Abstract

The G protein-coupled receptor kinases (GRKs) and β-arrestins, families of molecules essential to the desensitization of G protein-dependent signaling via seven-transmembrane receptors (7TMRs), have been recently shown to also transduce G protein-independent signals from receptors. However, the physiologic consequences of this G protein-independent, GRK/β-arrestin-dependent signaling are largely unknown. Here, we establish that GRK/β-arrestin-mediated signal transduction via the angiotensin II (ANG) type 1A receptor (AT1AR) results in positive inotropic and lusitropic effects in isolated adult mouse cardiomyocytes. We used the “biased” AT1AR agonist Sar1, Ile4, Ile8-angiotensin II (SII), which is unable to stimulate Gαq-mediated signaling, but which has previously been shown to promote β-arrestin interaction with the AT1AR. Cardiomyocytes from WT, but not AT1AR-deficient knockout (KO) mice, exhibited positive inotropic and lusitropic responses to both ANG and SII. Responses of WT cardiomyocytes to ANG were dramatically reduced by protein kinase C (PKC) inhibition, whereas those to SII were unaffected.
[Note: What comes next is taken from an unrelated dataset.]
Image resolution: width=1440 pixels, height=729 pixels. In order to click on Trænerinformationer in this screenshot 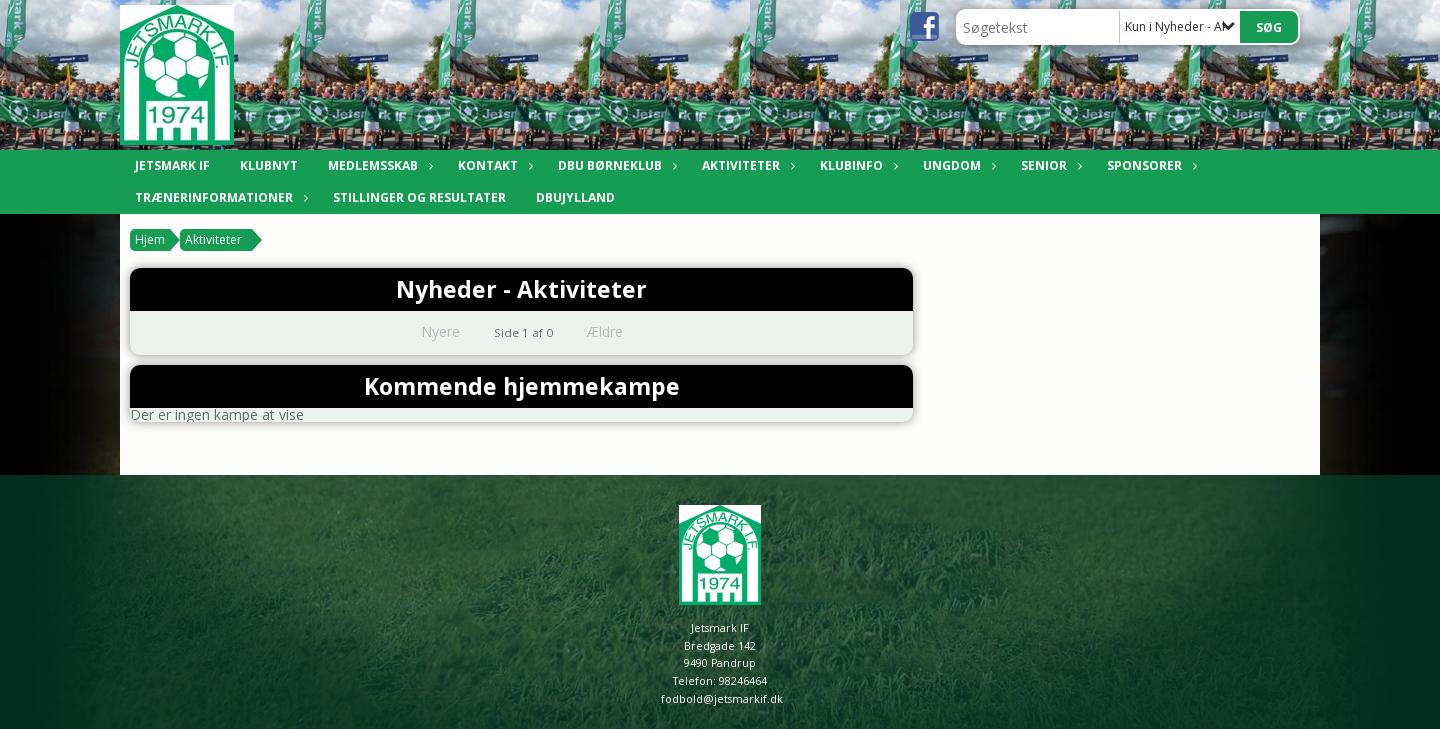, I will do `click(219, 197)`.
In contrast, cardiomyocytes from β-arrestin2 KO and GRK6 KO mice failed to respond to SII, but displayed preserved responses to ANG. Cardiomyocytes from GRK2 heterozygous knockout mice (GRK2+/−) exhibited augmented responses to SII in comparison to ANG, whereas those from GRK5 KO mice did not differ from those from WT mice. These findings indicate the existence of independent Gαq/PKC- and GRK6/β-arrestin2-dependent mechanisms by which stimulation of the AT1AR can modulate cardiomyocyte function, and which can be differentially activated by selective receptor ligands. Such ligands may have potential as a novel class of therapeutic agents.